▶ What this task involves: Set down every entry again, exactly as it appears.

[Saved data entries]
┄┄┄┄┄┄┄┄┄┄┄┄┄┄┄┄┄┄┄┄

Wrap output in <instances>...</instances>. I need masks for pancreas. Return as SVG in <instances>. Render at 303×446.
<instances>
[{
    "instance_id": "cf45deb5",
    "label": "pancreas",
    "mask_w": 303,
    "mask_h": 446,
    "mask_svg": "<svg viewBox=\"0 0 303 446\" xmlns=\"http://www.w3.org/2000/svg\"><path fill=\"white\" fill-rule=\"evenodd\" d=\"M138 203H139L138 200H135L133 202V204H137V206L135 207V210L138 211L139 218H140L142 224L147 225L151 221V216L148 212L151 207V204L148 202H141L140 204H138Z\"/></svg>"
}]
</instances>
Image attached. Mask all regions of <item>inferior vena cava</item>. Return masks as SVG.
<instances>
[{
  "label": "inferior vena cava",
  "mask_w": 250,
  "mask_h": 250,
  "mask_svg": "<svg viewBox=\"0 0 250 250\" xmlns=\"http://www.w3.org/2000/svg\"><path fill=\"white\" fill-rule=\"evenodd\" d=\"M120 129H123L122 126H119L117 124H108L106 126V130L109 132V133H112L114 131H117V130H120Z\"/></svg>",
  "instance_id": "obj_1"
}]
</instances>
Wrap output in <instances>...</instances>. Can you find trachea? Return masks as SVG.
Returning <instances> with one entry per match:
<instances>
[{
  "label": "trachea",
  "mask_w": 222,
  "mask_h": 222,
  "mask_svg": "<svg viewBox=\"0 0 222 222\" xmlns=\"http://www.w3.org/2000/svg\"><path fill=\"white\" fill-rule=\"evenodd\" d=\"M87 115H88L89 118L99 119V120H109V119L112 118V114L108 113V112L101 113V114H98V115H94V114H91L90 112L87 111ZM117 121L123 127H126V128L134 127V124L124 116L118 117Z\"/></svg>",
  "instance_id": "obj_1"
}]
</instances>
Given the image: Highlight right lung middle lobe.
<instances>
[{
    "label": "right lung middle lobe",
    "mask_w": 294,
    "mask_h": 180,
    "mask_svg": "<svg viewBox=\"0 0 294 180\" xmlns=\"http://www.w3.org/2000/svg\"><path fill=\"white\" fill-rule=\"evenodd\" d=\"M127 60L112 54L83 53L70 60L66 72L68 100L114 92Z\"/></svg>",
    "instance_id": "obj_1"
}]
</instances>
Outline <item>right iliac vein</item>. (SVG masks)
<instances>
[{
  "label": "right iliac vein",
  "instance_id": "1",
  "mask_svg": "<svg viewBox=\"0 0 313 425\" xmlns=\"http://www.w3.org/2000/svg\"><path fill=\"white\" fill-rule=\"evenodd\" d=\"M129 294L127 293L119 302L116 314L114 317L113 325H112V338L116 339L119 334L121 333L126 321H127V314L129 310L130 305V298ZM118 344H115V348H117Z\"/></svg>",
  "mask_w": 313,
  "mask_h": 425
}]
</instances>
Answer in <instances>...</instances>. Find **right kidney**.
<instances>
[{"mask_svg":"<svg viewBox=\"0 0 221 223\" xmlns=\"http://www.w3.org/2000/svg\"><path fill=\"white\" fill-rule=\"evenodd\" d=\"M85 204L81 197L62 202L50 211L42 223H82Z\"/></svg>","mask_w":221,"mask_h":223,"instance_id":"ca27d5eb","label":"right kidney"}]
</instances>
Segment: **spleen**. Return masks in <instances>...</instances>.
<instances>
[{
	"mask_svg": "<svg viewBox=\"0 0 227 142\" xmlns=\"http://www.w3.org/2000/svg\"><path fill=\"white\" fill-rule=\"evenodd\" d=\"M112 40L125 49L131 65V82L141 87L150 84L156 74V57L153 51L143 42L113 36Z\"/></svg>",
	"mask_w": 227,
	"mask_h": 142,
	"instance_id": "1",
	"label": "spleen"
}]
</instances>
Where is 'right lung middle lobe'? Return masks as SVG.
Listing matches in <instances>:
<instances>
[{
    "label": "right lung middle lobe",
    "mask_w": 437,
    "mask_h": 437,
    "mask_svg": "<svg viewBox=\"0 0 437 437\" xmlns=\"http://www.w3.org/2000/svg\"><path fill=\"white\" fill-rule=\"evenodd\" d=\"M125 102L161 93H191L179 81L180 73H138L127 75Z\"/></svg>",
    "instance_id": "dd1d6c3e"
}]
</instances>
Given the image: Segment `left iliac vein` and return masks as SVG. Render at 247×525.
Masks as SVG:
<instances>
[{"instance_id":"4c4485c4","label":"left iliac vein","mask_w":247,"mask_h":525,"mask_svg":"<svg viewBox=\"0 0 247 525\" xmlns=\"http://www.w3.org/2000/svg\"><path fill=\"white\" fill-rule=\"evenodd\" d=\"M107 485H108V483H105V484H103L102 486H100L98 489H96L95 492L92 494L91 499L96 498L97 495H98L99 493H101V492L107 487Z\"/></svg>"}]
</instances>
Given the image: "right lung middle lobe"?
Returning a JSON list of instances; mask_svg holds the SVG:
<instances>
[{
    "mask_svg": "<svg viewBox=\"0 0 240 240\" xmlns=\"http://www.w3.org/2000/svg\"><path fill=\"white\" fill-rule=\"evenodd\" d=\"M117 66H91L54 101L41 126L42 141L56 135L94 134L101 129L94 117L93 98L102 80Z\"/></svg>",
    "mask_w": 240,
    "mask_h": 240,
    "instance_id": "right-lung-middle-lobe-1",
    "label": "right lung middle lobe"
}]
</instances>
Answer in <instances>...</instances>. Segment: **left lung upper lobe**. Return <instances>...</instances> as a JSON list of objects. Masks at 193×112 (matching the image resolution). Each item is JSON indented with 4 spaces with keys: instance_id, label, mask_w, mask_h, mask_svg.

┄┄┄┄┄┄┄┄┄┄┄┄┄┄┄┄┄┄┄┄

▶ Answer section:
Wrap output in <instances>...</instances>. I need masks for pancreas. Return as SVG in <instances>. Render at 303×446.
<instances>
[{
    "instance_id": "cf45deb5",
    "label": "pancreas",
    "mask_w": 303,
    "mask_h": 446,
    "mask_svg": "<svg viewBox=\"0 0 303 446\" xmlns=\"http://www.w3.org/2000/svg\"><path fill=\"white\" fill-rule=\"evenodd\" d=\"M138 203H139L138 200H135L133 202V204H137V206L135 207V210L138 211L139 218H140L142 224L147 225L151 221V216L148 212L151 207V204L148 202H141L140 204H138Z\"/></svg>"
}]
</instances>
Image attached. Mask all regions of <item>inferior vena cava</item>. Return masks as SVG.
<instances>
[{
  "label": "inferior vena cava",
  "mask_w": 250,
  "mask_h": 250,
  "mask_svg": "<svg viewBox=\"0 0 250 250\" xmlns=\"http://www.w3.org/2000/svg\"><path fill=\"white\" fill-rule=\"evenodd\" d=\"M120 129H123L122 126H119L117 124H108L106 126V130L109 132V133H112L114 131H117V130H120Z\"/></svg>",
  "instance_id": "obj_1"
}]
</instances>
Wrap output in <instances>...</instances>. Can you find trachea? Return masks as SVG.
Returning <instances> with one entry per match:
<instances>
[{
  "label": "trachea",
  "mask_w": 222,
  "mask_h": 222,
  "mask_svg": "<svg viewBox=\"0 0 222 222\" xmlns=\"http://www.w3.org/2000/svg\"><path fill=\"white\" fill-rule=\"evenodd\" d=\"M87 115H88L89 118L99 119V120H109V119L112 118V114L108 113V112L101 113V114H98V115H94V114H91L90 112L87 111ZM117 121L123 127H126V128L134 127V124L124 116L118 117Z\"/></svg>",
  "instance_id": "obj_1"
}]
</instances>
Given the image: Highlight right lung middle lobe.
<instances>
[{
    "label": "right lung middle lobe",
    "mask_w": 294,
    "mask_h": 180,
    "mask_svg": "<svg viewBox=\"0 0 294 180\" xmlns=\"http://www.w3.org/2000/svg\"><path fill=\"white\" fill-rule=\"evenodd\" d=\"M127 60L112 54L83 53L70 60L66 72L68 100L114 92Z\"/></svg>",
    "instance_id": "obj_1"
}]
</instances>
Outline <item>right iliac vein</item>. (SVG masks)
<instances>
[{
  "label": "right iliac vein",
  "instance_id": "1",
  "mask_svg": "<svg viewBox=\"0 0 313 425\" xmlns=\"http://www.w3.org/2000/svg\"><path fill=\"white\" fill-rule=\"evenodd\" d=\"M129 294L127 293L119 302L116 314L114 317L113 325H112V338L116 339L119 334L121 333L126 321H127V314L129 310L130 305V298ZM118 344H115V348H117Z\"/></svg>",
  "mask_w": 313,
  "mask_h": 425
}]
</instances>
Answer in <instances>...</instances>. Find **right kidney**.
<instances>
[{"mask_svg":"<svg viewBox=\"0 0 221 223\" xmlns=\"http://www.w3.org/2000/svg\"><path fill=\"white\" fill-rule=\"evenodd\" d=\"M85 204L81 197L62 202L50 211L42 223H82Z\"/></svg>","mask_w":221,"mask_h":223,"instance_id":"ca27d5eb","label":"right kidney"}]
</instances>
Segment: **spleen**. Return masks in <instances>...</instances>.
<instances>
[{
	"mask_svg": "<svg viewBox=\"0 0 227 142\" xmlns=\"http://www.w3.org/2000/svg\"><path fill=\"white\" fill-rule=\"evenodd\" d=\"M112 40L125 49L131 65V82L141 87L150 84L156 74V57L153 51L143 42L113 36Z\"/></svg>",
	"mask_w": 227,
	"mask_h": 142,
	"instance_id": "1",
	"label": "spleen"
}]
</instances>
Where is 'right lung middle lobe'? Return masks as SVG.
Listing matches in <instances>:
<instances>
[{
    "label": "right lung middle lobe",
    "mask_w": 437,
    "mask_h": 437,
    "mask_svg": "<svg viewBox=\"0 0 437 437\" xmlns=\"http://www.w3.org/2000/svg\"><path fill=\"white\" fill-rule=\"evenodd\" d=\"M125 102L161 93H191L179 81L180 73H138L127 75Z\"/></svg>",
    "instance_id": "dd1d6c3e"
}]
</instances>
Given the image: Segment `left iliac vein` and return masks as SVG. Render at 247×525.
Masks as SVG:
<instances>
[{"instance_id":"4c4485c4","label":"left iliac vein","mask_w":247,"mask_h":525,"mask_svg":"<svg viewBox=\"0 0 247 525\" xmlns=\"http://www.w3.org/2000/svg\"><path fill=\"white\" fill-rule=\"evenodd\" d=\"M107 485H108V483H105V484H103L102 486H100L98 489H96L95 492L92 494L91 499L96 498L97 495H98L99 493H101V492L107 487Z\"/></svg>"}]
</instances>
Given the image: "right lung middle lobe"?
Returning a JSON list of instances; mask_svg holds the SVG:
<instances>
[{
    "mask_svg": "<svg viewBox=\"0 0 240 240\" xmlns=\"http://www.w3.org/2000/svg\"><path fill=\"white\" fill-rule=\"evenodd\" d=\"M117 66H91L54 101L41 126L42 141L56 135L94 134L101 129L94 117L93 98L102 80Z\"/></svg>",
    "mask_w": 240,
    "mask_h": 240,
    "instance_id": "right-lung-middle-lobe-1",
    "label": "right lung middle lobe"
}]
</instances>
Answer in <instances>...</instances>. Segment: **left lung upper lobe**. Return <instances>...</instances> as a JSON list of objects. Masks at 193×112 (matching the image resolution). Each item is JSON indented with 4 spaces with keys: instance_id, label, mask_w, mask_h, mask_svg.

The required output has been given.